The base is thin and biscuity, the appearance rustic looking. The prosciutto is salty but not as melt in your mouth as I would hope, and I would have preferred for the rocket to be on top of the other ingredients with a nice sprinkling of salt and olive oil over the top.
I think because of their backlog there wasn’t quite enough love put into the wood-fired creation on this occasion and the cheese was almost non-existent. All up the pizza is pleasant enough but it’s not something I’d return for in a hurry.
When our pasta mains come out to the table they’re all steaming hot and while they look on the small side, they’re actually very filling. Carbs are so deceptive!
My dish is the first to arrive and the aroma of truffle fills our space, commanding attention. I’ve ordered the pumpkin and taleggio filled ravioli ($26.00) which is tossed in a sauce of butter, parmesan and sage, drizzled with white truffle oil.
One bite in and you can tell the pasta is definitely handmade and fresh. It’s cooked perfectly al dente, with just the right amount of bite in the tension of the texture. There’s a really great balance between the sweetness of pumpkin and the salt of the cheese. Really yummy, but very filling! I was starting to wish I’d skipped the pizza and held out for my lovely main.
Both Jay and Vee ordered the slow cooked lamb leg ragu fettucini ($24.00) which is finished with shavings of pecorino cheese. I was also eying this dish on the menu so I’m pleased that they’ve ordered it because that way I get to try it! The lamb is rich and tender, the sauce a great homestyle rendition. I like the bursts of rosemary flavour but I’m not so sure about the whole stick resting on top. This is a really comforting dish, I can definitely imagine eating this in winter.
Last to come to the table was Linda’s lasagne ($22.00) which was a cheesy and beefy affair, cooked in the wood-fired oven. It looked so good, with the mounds of béchamel and cheese – but as she started to make her way through it we realised the top layer was burnt. Discarding that sheet of pasta, the dish was really tasty. I think if we’d gone on a less busy night and our food hadn’t been running so late, then they would have avoided burning part of it.
Though we’re all pretty full, we decide to go all out and order a couple desserts to share between the four of us. The millefoglie ($14.00) is what is commonly known as the French dessert mille-feuille or a cake of a thousand sheets. It’s house made puff pastry surrounding chantilly cream, white chocolate and strawberry.
While it might be rustic in appearance, the taste is lovely and sweet. The crunch of the pastry combined with the sweet, vanilla cream is a match made in heaven. I like the little bursts of sour sweetness whenever you come across a strawberry slice in the mix.
Our final dish is the Threecoins pannacotta ($14.00). Pannacotta is the dessert Jeremy and I always make at home and have worked hard to tweak and perfect over the past few years.

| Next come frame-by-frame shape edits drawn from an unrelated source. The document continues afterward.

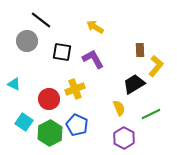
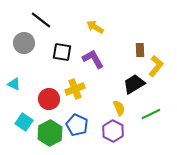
gray circle: moved 3 px left, 2 px down
purple hexagon: moved 11 px left, 7 px up
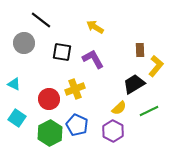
yellow semicircle: rotated 70 degrees clockwise
green line: moved 2 px left, 3 px up
cyan square: moved 7 px left, 4 px up
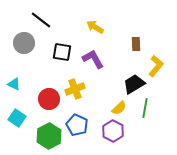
brown rectangle: moved 4 px left, 6 px up
green line: moved 4 px left, 3 px up; rotated 54 degrees counterclockwise
green hexagon: moved 1 px left, 3 px down
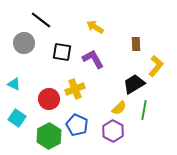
green line: moved 1 px left, 2 px down
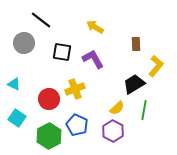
yellow semicircle: moved 2 px left
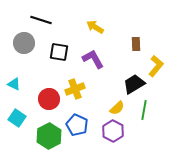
black line: rotated 20 degrees counterclockwise
black square: moved 3 px left
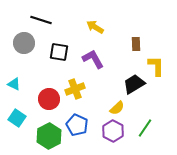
yellow L-shape: rotated 40 degrees counterclockwise
green line: moved 1 px right, 18 px down; rotated 24 degrees clockwise
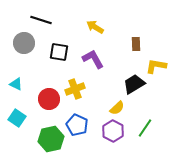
yellow L-shape: rotated 80 degrees counterclockwise
cyan triangle: moved 2 px right
green hexagon: moved 2 px right, 3 px down; rotated 15 degrees clockwise
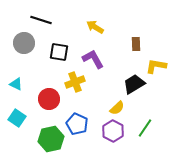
yellow cross: moved 7 px up
blue pentagon: moved 1 px up
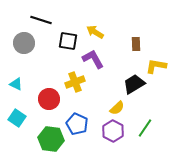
yellow arrow: moved 5 px down
black square: moved 9 px right, 11 px up
green hexagon: rotated 20 degrees clockwise
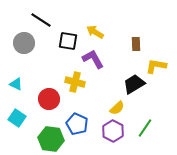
black line: rotated 15 degrees clockwise
yellow cross: rotated 36 degrees clockwise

I definitely have a set mind on how I like it to be.
At Threecoins there’s is soft and silky, but with a sour yoghurt base rather than thickened cream. The taste and texture is pleasant and enjoyable, but not quite the way I usually like to eat it. However in saying that Linda, who doesn’t usually like pannacotta, tells us she likes it because of the yoghurt flavouring. We all chip in and barely manage to finish – and with that we are definitely done. My stomach is bursting!

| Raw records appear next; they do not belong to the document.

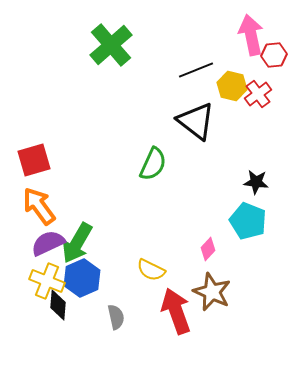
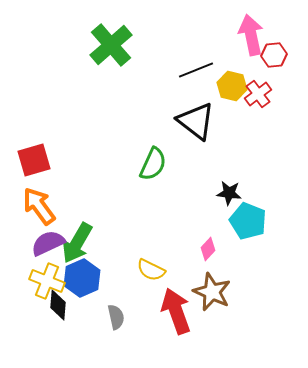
black star: moved 27 px left, 11 px down
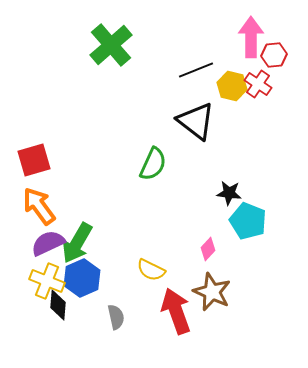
pink arrow: moved 2 px down; rotated 12 degrees clockwise
red cross: moved 10 px up; rotated 20 degrees counterclockwise
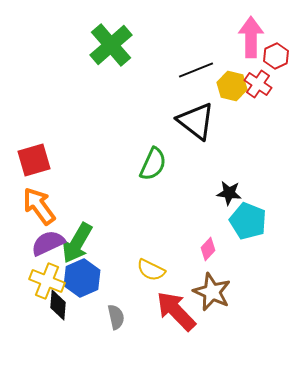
red hexagon: moved 2 px right, 1 px down; rotated 20 degrees counterclockwise
red arrow: rotated 24 degrees counterclockwise
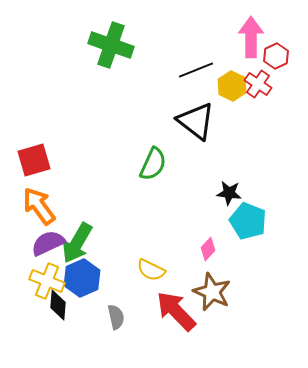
green cross: rotated 30 degrees counterclockwise
yellow hexagon: rotated 12 degrees clockwise
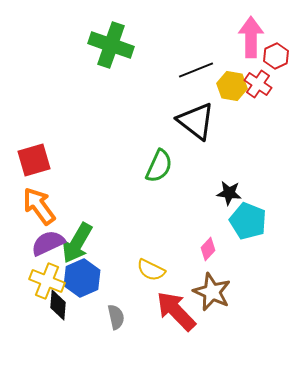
yellow hexagon: rotated 16 degrees counterclockwise
green semicircle: moved 6 px right, 2 px down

Our night at Threecoins Italian Trattoria in Mount Lawley was one of highs and lows, but all up it left a pleasant taste in my mouth. The pasta was definitely the standout point of the evening, which is exactly what you would hope for. Since they’re new I’m chalking up the booking fiasco to teething problems and I think given a bit of time they’ll really get into the swing of things. It’s great seeing them so busy so early on as well!